The season of 1979 tells one my favorite stories of the healing powers of baseball. On August 2, the Yankees’ catcher and beloved team captain, Thurman Munson, was killed in a freak airplane accident. Four days later, the entire team attended his funeral in Canton, Ohio, even though they were in the middle of a four-game series with the Baltimore Orioles and were scheduled to play in New York that night. Two of the players, Lou Piniella and Bobby Murcer, gave tear-filled eulogies at the funeral. The team then flew back to New York and took the field, emotionally spent and still in shock at the loss of their teammate. The team then flew back to New York and took the field, emotionally spent and still in shock at the loss of their teammate. No one expected them to beat Baltimore that night, and the prediction seemed to be correct when after six innings the NY lineup had yet to score against the Orioles’ four runs. That’s when Bobby Murcer hit a home run to bring in three runs. The Yanks were in the game, then, but still losing until the last up of the last inning when Bobby Murcer accomplished his finest career moment with a single into left field that brought in two runners and won the game for the Yankees. That morning, Murcer gave the eulogy at his dear friend’s funeral, and in the evening, he hit a baseball hard enough two times to bring five players over the home plate and give the grieving New York fans something to cheer about. 

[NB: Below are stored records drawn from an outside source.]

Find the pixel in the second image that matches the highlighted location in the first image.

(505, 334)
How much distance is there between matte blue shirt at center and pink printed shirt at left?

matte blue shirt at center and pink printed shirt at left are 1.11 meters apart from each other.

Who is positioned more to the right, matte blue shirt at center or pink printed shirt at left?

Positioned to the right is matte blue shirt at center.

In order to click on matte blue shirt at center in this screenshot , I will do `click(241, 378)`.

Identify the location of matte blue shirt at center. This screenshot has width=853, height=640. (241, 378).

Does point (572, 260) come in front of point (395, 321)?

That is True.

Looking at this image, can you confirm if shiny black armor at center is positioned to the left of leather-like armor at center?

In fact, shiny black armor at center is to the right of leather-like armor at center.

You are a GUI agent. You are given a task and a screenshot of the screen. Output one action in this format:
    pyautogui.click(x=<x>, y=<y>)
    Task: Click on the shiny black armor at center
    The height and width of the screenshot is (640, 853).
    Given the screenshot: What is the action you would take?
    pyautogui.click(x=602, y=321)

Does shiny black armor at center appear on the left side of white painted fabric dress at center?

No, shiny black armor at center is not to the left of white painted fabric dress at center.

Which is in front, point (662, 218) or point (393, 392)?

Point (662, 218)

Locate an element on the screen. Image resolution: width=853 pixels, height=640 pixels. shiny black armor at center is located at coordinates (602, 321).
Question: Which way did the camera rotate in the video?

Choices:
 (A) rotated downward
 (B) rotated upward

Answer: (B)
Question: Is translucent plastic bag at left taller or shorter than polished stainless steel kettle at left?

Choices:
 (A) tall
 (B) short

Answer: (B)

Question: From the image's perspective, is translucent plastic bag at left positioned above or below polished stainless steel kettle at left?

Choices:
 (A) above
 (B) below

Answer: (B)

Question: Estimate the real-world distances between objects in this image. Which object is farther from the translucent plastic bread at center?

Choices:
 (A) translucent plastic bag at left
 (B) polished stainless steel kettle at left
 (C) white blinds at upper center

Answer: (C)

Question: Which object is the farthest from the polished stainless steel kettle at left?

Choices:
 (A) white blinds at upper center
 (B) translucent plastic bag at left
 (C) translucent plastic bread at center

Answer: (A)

My grandparents have their own stories of grief, loss, and celebration—each moment embedded within the daily, ordinary lives they’ve carved out for 90-plus years. From her rocking chair, Grandma prays for each of her children, grandchildren, and great-grandchildren by name every single morning, and every single evening during baseball season, she roots for a team to round the bases to cross home. I wonder if one devotion might help form her for the other, both requiring hopeful acts of attention. Like on August 3, 1979, the first time the Yankees took the field after the announcement of Thurmon Munson’s death, when the 50,000 fans in attendance gave their missing catcher a twelve-minute standing ovation after the national anthem and a moment of silence. The starting Yankees players just stood in the field looking toward the place where their captain should have been behind home plate, caps held over their hearts and shoulders shaking with sobs.

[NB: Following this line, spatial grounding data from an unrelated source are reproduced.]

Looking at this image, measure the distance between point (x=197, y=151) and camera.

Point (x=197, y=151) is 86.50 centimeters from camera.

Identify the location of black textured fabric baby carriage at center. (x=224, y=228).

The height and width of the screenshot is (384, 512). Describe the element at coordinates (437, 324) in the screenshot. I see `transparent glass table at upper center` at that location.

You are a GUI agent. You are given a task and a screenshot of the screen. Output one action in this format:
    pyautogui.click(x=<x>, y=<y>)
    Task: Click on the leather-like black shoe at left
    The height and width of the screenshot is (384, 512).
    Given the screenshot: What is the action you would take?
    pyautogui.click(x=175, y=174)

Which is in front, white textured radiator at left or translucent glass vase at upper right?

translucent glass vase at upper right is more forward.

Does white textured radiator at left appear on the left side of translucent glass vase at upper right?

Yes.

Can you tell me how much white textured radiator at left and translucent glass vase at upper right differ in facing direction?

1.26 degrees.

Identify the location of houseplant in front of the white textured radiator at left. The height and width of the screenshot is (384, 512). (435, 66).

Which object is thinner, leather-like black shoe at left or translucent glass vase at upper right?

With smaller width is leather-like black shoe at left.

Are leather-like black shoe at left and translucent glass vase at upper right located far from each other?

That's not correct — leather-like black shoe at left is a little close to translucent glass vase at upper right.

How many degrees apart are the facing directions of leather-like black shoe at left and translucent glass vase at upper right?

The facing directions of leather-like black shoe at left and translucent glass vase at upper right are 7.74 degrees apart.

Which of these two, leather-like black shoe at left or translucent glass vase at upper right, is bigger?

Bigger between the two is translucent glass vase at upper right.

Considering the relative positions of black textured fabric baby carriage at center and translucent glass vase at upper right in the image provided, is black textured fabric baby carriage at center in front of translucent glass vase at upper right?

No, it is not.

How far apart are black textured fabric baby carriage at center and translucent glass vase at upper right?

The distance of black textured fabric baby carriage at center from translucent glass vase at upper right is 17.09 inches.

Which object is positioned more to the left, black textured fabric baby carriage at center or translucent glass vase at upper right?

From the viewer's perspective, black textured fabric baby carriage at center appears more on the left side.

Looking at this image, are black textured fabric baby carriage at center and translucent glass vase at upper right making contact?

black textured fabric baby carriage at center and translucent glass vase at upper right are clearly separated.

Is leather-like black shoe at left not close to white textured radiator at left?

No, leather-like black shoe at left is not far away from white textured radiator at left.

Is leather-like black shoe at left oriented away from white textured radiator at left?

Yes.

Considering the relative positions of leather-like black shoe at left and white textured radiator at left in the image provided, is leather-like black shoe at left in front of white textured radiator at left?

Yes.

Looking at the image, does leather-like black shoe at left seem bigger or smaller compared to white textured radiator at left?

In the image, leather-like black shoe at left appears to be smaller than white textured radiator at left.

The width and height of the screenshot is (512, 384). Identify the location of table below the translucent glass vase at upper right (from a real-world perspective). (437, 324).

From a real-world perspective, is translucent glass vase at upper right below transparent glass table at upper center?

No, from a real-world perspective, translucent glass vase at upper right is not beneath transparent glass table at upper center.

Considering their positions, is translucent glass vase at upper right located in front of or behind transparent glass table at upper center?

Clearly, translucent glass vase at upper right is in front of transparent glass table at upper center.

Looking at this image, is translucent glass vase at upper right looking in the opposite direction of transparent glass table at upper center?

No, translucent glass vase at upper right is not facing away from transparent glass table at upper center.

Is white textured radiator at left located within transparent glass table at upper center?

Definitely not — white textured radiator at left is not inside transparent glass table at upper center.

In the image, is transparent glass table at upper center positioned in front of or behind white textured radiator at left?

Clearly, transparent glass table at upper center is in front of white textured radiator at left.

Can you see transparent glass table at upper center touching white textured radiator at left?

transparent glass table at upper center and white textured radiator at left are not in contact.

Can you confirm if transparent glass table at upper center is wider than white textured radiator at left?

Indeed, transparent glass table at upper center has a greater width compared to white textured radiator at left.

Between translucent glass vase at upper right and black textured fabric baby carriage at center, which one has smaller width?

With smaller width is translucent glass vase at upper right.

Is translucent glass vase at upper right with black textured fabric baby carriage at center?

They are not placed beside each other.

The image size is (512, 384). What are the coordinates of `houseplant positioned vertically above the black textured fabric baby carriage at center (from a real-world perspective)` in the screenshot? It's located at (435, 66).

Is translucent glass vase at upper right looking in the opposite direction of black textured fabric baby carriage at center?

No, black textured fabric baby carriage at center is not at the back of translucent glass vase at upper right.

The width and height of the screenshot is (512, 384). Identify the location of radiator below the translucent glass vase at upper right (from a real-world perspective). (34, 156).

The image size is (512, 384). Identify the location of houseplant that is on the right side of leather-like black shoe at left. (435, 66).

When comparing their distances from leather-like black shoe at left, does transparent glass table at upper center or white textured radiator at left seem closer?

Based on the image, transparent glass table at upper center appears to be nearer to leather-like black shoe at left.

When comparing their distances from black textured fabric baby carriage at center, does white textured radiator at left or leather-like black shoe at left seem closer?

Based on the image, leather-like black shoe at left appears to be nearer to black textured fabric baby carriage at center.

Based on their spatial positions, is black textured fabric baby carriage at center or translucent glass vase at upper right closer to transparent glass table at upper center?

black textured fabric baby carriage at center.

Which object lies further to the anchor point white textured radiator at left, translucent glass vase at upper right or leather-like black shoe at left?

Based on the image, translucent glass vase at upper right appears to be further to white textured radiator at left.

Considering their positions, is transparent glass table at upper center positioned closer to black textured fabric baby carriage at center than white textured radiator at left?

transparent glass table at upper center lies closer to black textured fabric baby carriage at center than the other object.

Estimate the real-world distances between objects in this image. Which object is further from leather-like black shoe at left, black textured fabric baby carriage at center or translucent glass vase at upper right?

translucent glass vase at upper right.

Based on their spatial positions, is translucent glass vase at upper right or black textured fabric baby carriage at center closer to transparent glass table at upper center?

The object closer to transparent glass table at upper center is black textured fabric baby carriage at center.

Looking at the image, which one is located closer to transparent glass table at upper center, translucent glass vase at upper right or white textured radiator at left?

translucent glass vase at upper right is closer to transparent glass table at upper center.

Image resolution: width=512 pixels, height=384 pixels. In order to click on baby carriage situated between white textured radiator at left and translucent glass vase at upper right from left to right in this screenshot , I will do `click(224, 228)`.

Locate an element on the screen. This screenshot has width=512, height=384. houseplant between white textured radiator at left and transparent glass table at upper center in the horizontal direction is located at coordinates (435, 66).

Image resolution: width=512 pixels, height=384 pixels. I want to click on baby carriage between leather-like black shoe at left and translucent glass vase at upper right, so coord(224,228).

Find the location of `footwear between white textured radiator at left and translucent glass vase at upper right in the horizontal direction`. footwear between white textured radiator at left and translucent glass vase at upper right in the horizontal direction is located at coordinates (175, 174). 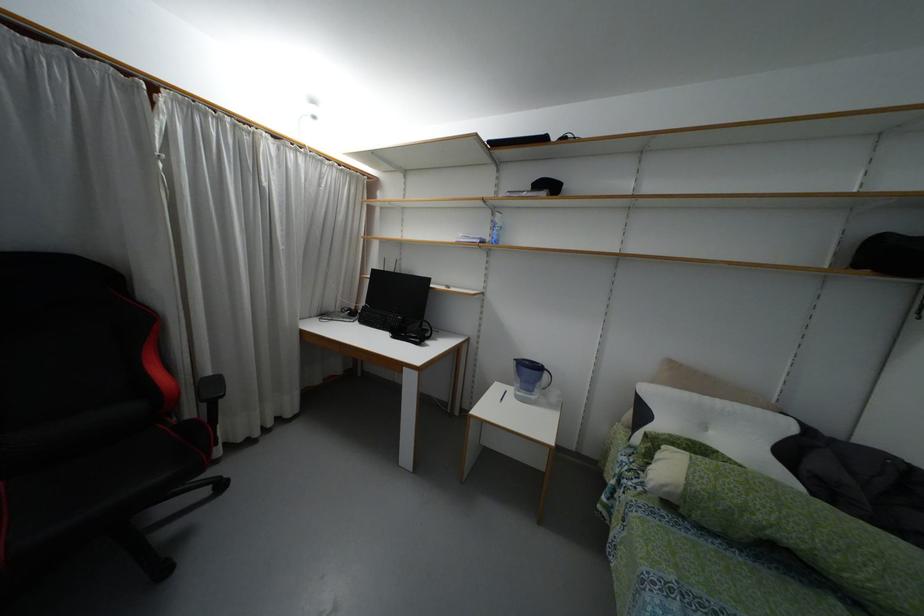 You are a GUI agent. You are given a task and a screenshot of the screen. Output one action in this format:
    pyautogui.click(x=<x>, y=<y>)
    Task: Click on the water pitcher handle
    The width and height of the screenshot is (924, 616).
    Given the screenshot: What is the action you would take?
    [545, 381] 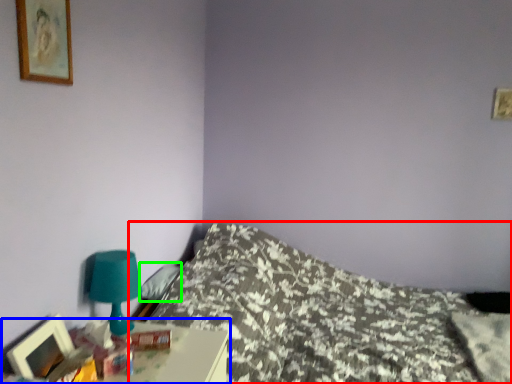 Question: Estimate the real-world distances between objects in this image. Which object is closer to bed (highlighted by a red box), nightstand (highlighted by a blue box) or pillow (highlighted by a green box)?

Choices:
 (A) nightstand
 (B) pillow

Answer: (B) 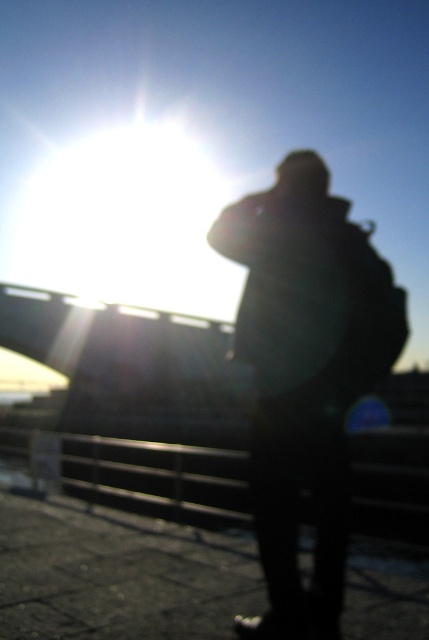 You are a photographer trying to capture the silhouette of the person in the image. The camera you are using has a focus point at coordinate point 0.588, 0.713. Will the focus point align with the black matte jacket at center?

The position of black matte jacket at center is at point (x=305, y=376), so yes, the focus point will align with the black matte jacket at center.

You are a photographer trying to capture the scene. You want to ensure that the black matte jacket at center and the metallic bridge at center are both clearly visible in your shot. Given their relative sizes, which object might require you to adjust your focus more carefully to ensure clarity?

The black matte jacket at center is thinner than the metallic bridge at center, so the jacket might require more careful focus adjustment due to its smaller size.

You are standing at the point where the person is located in the image. The metallic bridge at center is located at point (138, 397). If you want to walk towards the metallic bridge at center, which direction should you move relative to your current position?

The metallic bridge at center is located at point (138, 397), so you should move towards that coordinate to reach it. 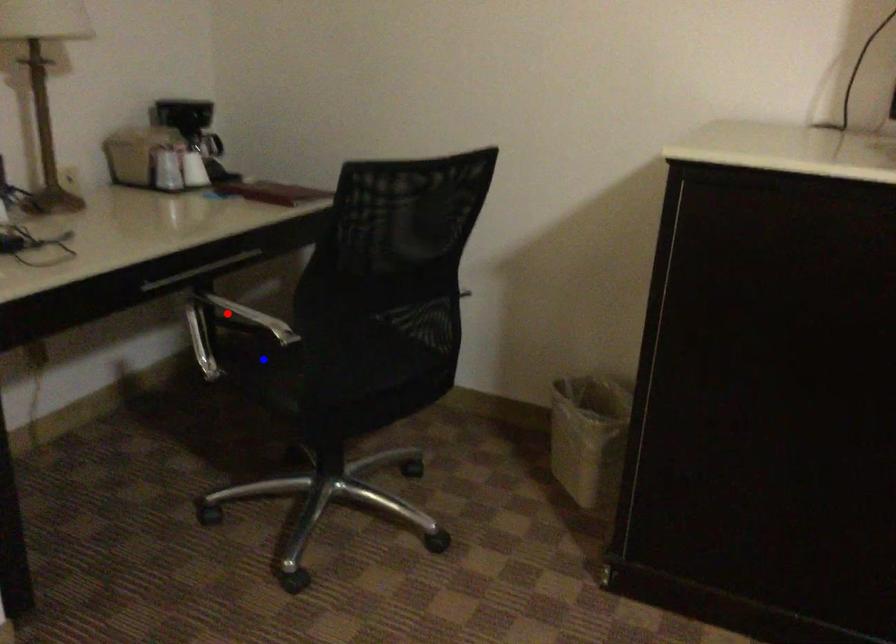 Question: Which of the two points in the image is closer to the camera?

Choices:
 (A) Blue point is closer.
 (B) Red point is closer.

Answer: (A)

So when I watch baseball, I think about my grandparents, and my daughter, and all of us longing for home. Getting up each morning, taking our best swing at what life throws our way, holding on by the sheer grace of the few times we get it right. And I think about promises we are given for our endurance, and our running and not giving up hope. And I imagine something like that stunning ovation cheering us on, ready to welcome and comfort us from all our lost and wandering ways.

It is a good hope, and it is enough to keep me headed home.